作成日:2018/8/23
マンション購入という、大きなお買い物。ライフイベントのなかでも、一大プロジェクトです。
あとから気づいて、あぁ失敗した……なんて思いをしないために、より知識を得て進めたいものです。
そしてマンションを買うときに悩むのが、新築マンションと中古マンション、どっちがいいの?という問題。実際のところ、買うならどちらがよいのでしょうか。
今回は、実際に新築マンションと中古マンションの販売経験のある私が、その「違い」について解説します。
大前提として、新築マンションと中古マンションは、販売価格の決定方法から大きな違いがあります。まずはこの違いについて説明します。
新築マンションの価格設定は、「土地の仕入れ価格」+「建築費」+「販売費」で、おおよそ構成されています。売主は、モデルルームなどよく見かける不動産会社となります。
いっぽうで、中古マンションの価格設定はとてもシンプルで、売主(個人)が自由に販売価格を決めています。売主は大半が個人で、販売物件は居住中のものから、空室のものまであります。
ではこの違いにより生じるものは何なのか?実は、ここ数年のマンション価格上昇の原因のひとつが、ここに隠されています。
新築マンションは、まず土地の仕入れから始まります。
土地を仕入れたら建築プランを検討し、プランがまとまれば建築費が算出され、販売方針とともに販売費が決まっていきます。
ここ数年の新築価格が上昇してきた要因はここに隠されています。
近年、駅から近いほど開発が進み、デベロッパーの土地仕入れ競争が激しくなる中でインバウンド需要も拡大して、ホテル業界まで土地取得に参入しています。
その結果、デベロッパーは、高値でも仕入れせざるを得ない状況になってしまいました。
さらに「建築費」も上昇し、鉄を始めとした建築資材の上昇が続いています。

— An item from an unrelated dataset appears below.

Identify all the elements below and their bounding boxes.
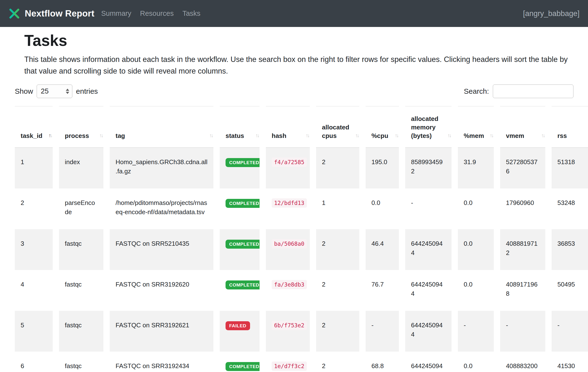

また、最低賃金の上昇と消費税増税(8%)の影響によって「販売費」も上昇しています。
こういった様々な要素から、新築マンションの販売価格は上昇せざるを得ない状況になりました。
ときを同じくして株価が上昇し、富裕層が増えたため、上昇した価格でも販売が進むという現象が起きています。
中古マンションの販売価格の設定は、前述の通り「売主の希望」のみで決まります。
売り主は、販売を担当する不動産会社から相場を踏まえた販売価格の提案を受けますが、「この金額で販売したい」と希望すれば、それがそのまま販売価格となります。
なお、よく誤解されていますが、中古マンションは個人間売買のため、マンションそのものに消費税はかかりません(個人売り主の場合のみ)。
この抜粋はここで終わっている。